=== Begin Enclosure ===
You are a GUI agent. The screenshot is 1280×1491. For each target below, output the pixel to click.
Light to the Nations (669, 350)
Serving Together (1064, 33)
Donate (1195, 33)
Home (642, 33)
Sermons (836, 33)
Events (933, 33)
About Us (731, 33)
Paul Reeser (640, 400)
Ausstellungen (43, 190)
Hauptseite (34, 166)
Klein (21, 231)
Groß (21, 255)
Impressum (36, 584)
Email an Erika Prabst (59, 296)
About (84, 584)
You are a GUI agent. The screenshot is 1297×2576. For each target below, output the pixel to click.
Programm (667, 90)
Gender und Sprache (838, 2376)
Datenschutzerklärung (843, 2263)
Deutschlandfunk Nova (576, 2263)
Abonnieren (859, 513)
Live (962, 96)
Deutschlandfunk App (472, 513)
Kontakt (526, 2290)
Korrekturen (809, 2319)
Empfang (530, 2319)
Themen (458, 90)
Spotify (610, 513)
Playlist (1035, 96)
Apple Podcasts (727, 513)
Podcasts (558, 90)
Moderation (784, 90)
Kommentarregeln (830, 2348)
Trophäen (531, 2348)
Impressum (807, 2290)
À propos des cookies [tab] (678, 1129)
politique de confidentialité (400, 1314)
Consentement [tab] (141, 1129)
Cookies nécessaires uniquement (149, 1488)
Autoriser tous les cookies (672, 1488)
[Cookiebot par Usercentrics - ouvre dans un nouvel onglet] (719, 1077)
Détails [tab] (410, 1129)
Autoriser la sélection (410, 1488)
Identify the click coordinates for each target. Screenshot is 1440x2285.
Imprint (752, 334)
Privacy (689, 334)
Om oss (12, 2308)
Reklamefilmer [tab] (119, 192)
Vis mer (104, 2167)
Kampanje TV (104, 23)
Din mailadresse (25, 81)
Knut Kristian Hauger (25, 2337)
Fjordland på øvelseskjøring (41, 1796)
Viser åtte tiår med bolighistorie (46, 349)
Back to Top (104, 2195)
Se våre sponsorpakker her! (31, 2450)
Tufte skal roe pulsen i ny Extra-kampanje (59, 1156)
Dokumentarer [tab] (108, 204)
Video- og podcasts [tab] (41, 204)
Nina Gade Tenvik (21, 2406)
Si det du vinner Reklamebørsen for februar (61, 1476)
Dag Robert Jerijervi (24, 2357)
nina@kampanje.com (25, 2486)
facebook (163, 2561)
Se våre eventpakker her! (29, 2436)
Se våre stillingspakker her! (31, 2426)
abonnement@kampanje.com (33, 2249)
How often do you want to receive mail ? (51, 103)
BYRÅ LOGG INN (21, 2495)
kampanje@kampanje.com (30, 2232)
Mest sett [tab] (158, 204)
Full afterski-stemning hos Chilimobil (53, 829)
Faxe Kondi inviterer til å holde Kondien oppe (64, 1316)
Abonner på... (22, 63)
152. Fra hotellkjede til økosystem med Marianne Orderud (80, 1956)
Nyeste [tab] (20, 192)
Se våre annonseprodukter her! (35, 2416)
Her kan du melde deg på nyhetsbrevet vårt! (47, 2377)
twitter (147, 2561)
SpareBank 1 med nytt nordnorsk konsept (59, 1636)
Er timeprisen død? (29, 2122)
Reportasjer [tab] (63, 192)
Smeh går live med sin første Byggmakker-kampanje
=== End Enclosure ===
**PROBLEM TO WORK ON:**
Retype the listing in full, keeping every word as it appears.

**EXERCISE OUTPUT:**
You are a GUI agent. The screenshot is 1280×1491. For each target below, output the pixel to click.
Light to the Nations (669, 350)
Serving Together (1064, 33)
Donate (1195, 33)
Home (642, 33)
Sermons (836, 33)
Events (933, 33)
About Us (731, 33)
Paul Reeser (640, 400)
Ausstellungen (43, 190)
Hauptseite (34, 166)
Klein (21, 231)
Groß (21, 255)
Impressum (36, 584)
Email an Erika Prabst (59, 296)
About (84, 584)
You are a GUI agent. The screenshot is 1297×2576. For each target below, output the pixel to click.
Programm (667, 90)
Gender und Sprache (838, 2376)
Datenschutzerklärung (843, 2263)
Deutschlandfunk Nova (576, 2263)
Abonnieren (859, 513)
Live (962, 96)
Deutschlandfunk App (472, 513)
Kontakt (526, 2290)
Korrekturen (809, 2319)
Empfang (530, 2319)
Themen (458, 90)
Spotify (610, 513)
Playlist (1035, 96)
Apple Podcasts (727, 513)
Podcasts (558, 90)
Moderation (784, 90)
Kommentarregeln (830, 2348)
Trophäen (531, 2348)
Impressum (807, 2290)
À propos des cookies [tab] (678, 1129)
politique de confidentialité (400, 1314)
Consentement [tab] (141, 1129)
Cookies nécessaires uniquement (149, 1488)
Autoriser tous les cookies (672, 1488)
[Cookiebot par Usercentrics - ouvre dans un nouvel onglet] (719, 1077)
Détails [tab] (410, 1129)
Autoriser la sélection (410, 1488)
Identify the click coordinates for each target. Screenshot is 1440x2285.
Imprint (752, 334)
Privacy (689, 334)
Om oss (12, 2308)
Reklamefilmer [tab] (119, 192)
Vis mer (104, 2167)
Kampanje TV (104, 23)
Din mailadresse (25, 81)
Knut Kristian Hauger (25, 2337)
Fjordland på øvelseskjøring (41, 1796)
Viser åtte tiår med bolighistorie (46, 349)
Back to Top (104, 2195)
Se våre sponsorpakker her! (31, 2450)
Tufte skal roe pulsen i ny Extra-kampanje (59, 1156)
Dokumentarer [tab] (108, 204)
Video- og podcasts [tab] (41, 204)
Nina Gade Tenvik (21, 2406)
Si det du vinner Reklamebørsen for februar (61, 1476)
Dag Robert Jerijervi (24, 2357)
nina@kampanje.com (25, 2486)
facebook (163, 2561)
Se våre eventpakker her! (29, 2436)
Se våre stillingspakker her! (31, 2426)
abonnement@kampanje.com (33, 2249)
How often do you want to receive mail ? (51, 103)
BYRÅ LOGG INN (21, 2495)
kampanje@kampanje.com (30, 2232)
Mest sett [tab] (158, 204)
Full afterski-stemning hos Chilimobil (53, 829)
Faxe Kondi inviterer til å holde Kondien oppe (64, 1316)
Abonner på... (22, 63)
152. Fra hotellkjede til økosystem med Marianne Orderud (80, 1956)
Nyeste [tab] (20, 192)
Se våre annonseprodukter her! (35, 2416)
Her kan du melde deg på nyhetsbrevet vårt! (47, 2377)
twitter (147, 2561)
SpareBank 1 med nytt nordnorsk konsept (59, 1636)
Er timeprisen død? (29, 2122)
Reportasjer [tab] (63, 192)
Smeh går live med sin første Byggmakker-kampanje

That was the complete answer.